Data for analysis:
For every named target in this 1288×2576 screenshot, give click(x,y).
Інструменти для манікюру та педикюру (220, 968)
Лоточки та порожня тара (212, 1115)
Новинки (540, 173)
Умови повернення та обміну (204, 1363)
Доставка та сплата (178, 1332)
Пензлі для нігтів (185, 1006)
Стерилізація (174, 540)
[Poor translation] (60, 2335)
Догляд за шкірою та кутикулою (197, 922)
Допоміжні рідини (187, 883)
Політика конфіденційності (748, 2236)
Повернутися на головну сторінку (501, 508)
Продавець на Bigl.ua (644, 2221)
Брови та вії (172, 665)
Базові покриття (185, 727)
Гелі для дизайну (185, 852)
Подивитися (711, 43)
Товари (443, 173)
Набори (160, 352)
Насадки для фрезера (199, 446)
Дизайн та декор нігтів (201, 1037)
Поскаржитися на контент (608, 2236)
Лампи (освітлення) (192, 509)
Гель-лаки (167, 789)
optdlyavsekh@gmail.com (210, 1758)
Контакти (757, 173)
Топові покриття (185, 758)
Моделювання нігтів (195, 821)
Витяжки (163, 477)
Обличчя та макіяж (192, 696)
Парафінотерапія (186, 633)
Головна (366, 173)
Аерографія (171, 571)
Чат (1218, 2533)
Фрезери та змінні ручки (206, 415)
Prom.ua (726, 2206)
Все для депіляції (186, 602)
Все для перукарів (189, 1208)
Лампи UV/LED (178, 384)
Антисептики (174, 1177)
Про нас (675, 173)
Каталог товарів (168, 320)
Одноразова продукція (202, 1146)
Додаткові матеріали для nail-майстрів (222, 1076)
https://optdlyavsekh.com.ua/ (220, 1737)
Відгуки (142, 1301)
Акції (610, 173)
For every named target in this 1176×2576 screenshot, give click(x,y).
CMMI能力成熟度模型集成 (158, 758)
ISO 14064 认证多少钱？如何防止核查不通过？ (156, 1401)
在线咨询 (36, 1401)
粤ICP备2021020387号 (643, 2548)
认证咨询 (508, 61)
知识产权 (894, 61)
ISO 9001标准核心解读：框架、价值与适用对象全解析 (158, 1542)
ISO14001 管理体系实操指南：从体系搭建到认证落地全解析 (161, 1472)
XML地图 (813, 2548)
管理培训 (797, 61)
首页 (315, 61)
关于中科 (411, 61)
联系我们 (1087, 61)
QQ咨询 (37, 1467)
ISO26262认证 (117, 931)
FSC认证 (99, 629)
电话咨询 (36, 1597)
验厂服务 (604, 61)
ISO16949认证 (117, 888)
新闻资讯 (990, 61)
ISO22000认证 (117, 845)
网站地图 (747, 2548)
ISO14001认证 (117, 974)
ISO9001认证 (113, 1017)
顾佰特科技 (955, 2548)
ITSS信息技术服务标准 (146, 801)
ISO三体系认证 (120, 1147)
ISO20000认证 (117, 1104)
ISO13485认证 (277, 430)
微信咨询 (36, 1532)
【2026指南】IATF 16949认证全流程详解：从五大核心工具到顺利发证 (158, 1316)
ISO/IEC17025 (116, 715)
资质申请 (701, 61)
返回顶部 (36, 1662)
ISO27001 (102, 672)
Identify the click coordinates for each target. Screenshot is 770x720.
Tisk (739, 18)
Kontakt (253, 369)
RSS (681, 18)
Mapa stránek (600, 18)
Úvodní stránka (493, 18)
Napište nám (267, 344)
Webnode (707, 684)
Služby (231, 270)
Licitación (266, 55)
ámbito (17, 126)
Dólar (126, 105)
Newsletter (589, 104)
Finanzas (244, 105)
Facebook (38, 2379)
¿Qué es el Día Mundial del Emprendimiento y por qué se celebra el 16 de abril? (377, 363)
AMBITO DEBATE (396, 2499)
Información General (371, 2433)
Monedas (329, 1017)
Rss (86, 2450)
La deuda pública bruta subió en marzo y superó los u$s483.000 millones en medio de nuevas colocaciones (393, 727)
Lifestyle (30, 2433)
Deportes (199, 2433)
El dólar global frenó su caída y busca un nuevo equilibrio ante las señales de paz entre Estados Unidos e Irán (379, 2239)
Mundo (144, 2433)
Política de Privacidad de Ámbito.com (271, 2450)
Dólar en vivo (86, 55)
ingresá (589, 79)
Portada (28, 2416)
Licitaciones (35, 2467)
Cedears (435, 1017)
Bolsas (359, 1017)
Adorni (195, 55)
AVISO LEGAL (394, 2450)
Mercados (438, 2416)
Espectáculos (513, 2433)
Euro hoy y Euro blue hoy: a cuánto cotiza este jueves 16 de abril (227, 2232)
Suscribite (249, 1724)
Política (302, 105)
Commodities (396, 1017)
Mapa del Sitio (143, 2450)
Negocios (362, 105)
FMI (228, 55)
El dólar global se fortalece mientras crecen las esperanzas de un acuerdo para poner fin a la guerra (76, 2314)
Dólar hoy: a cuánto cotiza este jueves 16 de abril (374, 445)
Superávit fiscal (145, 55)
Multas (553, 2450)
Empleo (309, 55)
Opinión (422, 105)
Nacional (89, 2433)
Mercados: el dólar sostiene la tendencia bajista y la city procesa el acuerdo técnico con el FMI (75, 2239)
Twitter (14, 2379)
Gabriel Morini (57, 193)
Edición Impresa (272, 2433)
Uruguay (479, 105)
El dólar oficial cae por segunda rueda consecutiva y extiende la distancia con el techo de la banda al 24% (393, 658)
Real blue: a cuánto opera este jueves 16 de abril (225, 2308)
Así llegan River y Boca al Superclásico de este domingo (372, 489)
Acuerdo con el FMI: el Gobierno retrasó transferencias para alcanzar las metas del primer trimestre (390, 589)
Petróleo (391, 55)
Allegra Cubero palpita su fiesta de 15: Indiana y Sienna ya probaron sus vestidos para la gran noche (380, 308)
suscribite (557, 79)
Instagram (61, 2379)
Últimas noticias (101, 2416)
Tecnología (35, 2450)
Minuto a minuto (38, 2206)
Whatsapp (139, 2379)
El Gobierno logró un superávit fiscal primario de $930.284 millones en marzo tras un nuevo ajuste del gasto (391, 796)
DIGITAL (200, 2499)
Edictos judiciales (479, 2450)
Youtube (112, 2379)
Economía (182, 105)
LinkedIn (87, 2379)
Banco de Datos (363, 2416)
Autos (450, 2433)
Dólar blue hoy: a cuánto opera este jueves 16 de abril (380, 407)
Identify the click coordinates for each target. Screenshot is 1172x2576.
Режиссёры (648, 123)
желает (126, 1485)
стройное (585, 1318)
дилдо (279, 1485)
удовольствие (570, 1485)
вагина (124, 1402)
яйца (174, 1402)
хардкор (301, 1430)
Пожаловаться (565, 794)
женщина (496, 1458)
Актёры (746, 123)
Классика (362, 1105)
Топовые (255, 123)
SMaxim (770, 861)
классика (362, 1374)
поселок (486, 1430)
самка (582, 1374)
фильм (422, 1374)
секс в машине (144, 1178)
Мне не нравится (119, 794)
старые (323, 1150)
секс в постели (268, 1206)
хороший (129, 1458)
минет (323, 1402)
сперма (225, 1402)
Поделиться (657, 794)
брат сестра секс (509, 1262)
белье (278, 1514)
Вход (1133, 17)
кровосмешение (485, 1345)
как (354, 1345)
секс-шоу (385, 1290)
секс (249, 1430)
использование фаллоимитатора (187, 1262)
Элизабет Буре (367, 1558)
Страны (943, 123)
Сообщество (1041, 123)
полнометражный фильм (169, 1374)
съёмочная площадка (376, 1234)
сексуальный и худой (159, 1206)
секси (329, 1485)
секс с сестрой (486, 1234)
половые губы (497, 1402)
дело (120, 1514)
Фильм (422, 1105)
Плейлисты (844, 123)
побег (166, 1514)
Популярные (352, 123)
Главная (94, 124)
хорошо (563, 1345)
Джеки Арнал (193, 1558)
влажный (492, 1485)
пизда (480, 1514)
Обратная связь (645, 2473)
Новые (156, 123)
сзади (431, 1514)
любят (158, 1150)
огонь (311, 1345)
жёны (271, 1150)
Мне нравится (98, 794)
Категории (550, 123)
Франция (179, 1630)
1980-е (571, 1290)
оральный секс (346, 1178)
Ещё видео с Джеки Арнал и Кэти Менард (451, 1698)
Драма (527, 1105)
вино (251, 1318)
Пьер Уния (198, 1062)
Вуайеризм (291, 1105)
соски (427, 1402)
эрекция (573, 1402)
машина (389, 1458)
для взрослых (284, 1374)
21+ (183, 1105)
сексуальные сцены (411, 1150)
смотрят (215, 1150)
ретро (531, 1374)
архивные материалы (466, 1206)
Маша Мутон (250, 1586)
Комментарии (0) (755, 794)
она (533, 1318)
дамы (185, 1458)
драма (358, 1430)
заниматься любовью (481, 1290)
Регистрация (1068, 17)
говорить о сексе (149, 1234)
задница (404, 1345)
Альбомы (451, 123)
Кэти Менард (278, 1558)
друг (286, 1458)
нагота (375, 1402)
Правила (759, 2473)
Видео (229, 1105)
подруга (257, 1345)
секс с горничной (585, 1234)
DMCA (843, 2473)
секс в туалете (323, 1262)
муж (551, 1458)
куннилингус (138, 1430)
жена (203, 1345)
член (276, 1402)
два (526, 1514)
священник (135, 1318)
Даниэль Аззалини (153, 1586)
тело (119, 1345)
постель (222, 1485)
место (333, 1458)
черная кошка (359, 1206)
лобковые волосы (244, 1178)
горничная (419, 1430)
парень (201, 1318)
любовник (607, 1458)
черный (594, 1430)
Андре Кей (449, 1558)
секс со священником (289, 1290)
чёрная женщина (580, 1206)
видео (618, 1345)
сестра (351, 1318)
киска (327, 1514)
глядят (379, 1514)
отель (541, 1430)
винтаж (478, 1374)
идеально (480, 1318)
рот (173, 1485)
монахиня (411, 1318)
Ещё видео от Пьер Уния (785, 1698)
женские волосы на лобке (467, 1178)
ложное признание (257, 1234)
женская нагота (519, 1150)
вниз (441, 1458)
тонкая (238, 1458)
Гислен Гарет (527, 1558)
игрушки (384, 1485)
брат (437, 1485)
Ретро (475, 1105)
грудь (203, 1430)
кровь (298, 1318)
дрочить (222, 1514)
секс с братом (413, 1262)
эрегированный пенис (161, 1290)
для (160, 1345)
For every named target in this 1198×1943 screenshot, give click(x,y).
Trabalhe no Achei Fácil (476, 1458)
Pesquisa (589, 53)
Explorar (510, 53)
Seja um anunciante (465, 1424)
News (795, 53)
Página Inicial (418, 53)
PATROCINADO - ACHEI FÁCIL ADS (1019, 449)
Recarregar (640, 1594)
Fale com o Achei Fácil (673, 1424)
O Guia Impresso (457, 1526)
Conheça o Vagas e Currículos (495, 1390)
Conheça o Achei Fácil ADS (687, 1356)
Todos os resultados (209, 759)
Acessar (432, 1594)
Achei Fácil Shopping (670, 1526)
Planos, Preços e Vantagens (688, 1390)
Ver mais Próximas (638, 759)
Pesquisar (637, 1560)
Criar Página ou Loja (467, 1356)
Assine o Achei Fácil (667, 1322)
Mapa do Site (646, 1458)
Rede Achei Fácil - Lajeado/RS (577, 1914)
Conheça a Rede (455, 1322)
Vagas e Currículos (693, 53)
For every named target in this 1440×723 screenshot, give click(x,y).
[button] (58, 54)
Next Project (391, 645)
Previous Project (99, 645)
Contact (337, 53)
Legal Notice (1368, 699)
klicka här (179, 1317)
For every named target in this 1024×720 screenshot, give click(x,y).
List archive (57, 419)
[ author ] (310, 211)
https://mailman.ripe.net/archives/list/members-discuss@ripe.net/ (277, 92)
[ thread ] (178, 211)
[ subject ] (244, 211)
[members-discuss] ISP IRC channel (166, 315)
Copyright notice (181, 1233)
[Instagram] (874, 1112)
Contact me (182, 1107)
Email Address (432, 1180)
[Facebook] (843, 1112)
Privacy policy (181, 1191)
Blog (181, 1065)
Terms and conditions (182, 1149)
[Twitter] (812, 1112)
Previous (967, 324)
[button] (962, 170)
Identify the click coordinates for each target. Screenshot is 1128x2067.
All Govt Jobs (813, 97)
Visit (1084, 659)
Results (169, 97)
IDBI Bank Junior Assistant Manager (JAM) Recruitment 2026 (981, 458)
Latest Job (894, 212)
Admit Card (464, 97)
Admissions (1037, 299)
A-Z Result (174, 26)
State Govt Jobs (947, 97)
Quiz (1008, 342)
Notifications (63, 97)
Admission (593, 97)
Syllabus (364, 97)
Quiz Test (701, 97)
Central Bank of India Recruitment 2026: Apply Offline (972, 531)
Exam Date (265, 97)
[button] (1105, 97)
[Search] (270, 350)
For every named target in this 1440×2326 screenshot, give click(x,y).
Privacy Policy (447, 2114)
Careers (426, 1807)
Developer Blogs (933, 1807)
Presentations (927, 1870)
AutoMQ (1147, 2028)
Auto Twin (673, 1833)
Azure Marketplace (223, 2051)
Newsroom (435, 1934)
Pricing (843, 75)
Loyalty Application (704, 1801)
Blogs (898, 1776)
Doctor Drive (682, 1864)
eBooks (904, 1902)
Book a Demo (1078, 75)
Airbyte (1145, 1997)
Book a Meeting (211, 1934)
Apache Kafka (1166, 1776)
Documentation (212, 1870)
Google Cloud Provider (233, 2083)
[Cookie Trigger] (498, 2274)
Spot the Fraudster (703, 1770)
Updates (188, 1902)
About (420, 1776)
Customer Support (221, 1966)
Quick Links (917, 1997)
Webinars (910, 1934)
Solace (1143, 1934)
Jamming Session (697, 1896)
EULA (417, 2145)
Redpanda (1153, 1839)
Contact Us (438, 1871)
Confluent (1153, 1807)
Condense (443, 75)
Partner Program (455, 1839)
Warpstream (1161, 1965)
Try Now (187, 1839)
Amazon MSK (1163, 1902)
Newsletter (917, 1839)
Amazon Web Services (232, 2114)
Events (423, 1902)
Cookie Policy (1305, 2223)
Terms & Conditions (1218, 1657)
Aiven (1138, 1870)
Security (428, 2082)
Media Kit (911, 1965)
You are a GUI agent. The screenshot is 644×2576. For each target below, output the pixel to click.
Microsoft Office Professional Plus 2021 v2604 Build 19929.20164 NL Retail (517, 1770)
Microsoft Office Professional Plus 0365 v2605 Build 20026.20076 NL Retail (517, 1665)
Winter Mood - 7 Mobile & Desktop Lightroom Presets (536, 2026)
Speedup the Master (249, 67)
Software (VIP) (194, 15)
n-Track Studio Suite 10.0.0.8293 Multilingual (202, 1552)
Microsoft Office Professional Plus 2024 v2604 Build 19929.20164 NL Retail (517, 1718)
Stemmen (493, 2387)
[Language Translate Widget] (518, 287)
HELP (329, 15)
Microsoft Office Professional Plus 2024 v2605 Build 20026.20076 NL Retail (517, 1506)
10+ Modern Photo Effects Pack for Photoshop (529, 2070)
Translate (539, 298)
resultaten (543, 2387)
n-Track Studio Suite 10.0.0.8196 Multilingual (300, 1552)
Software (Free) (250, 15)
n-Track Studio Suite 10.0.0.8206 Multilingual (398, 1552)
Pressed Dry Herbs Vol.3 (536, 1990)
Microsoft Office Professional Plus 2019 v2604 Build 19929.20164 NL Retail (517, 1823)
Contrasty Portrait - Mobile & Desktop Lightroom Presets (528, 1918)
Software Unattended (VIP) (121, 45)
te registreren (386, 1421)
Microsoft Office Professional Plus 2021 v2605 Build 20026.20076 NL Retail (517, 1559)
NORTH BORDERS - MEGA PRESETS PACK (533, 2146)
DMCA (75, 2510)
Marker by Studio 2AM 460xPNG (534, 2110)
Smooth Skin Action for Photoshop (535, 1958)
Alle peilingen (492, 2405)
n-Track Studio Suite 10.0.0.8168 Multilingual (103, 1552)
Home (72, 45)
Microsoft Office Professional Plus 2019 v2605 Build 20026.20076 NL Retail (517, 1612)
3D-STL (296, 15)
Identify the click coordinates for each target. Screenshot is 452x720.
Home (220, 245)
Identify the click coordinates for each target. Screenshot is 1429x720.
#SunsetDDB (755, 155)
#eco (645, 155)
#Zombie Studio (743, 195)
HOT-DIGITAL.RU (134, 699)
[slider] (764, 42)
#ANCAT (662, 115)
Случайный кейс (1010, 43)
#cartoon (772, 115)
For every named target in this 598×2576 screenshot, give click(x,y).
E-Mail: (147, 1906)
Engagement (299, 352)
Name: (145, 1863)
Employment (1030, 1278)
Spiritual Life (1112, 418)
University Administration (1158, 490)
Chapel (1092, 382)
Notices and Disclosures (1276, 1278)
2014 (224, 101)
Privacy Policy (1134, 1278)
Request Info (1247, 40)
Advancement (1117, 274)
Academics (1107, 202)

Work to be completed: Where does the word "Mapa" appear in the listing above? Copy every line that holds it.

Problem solution:
Mapa stránek (600, 18)
Mapa del Sitio (143, 2450)
Mapa do Site (646, 1458)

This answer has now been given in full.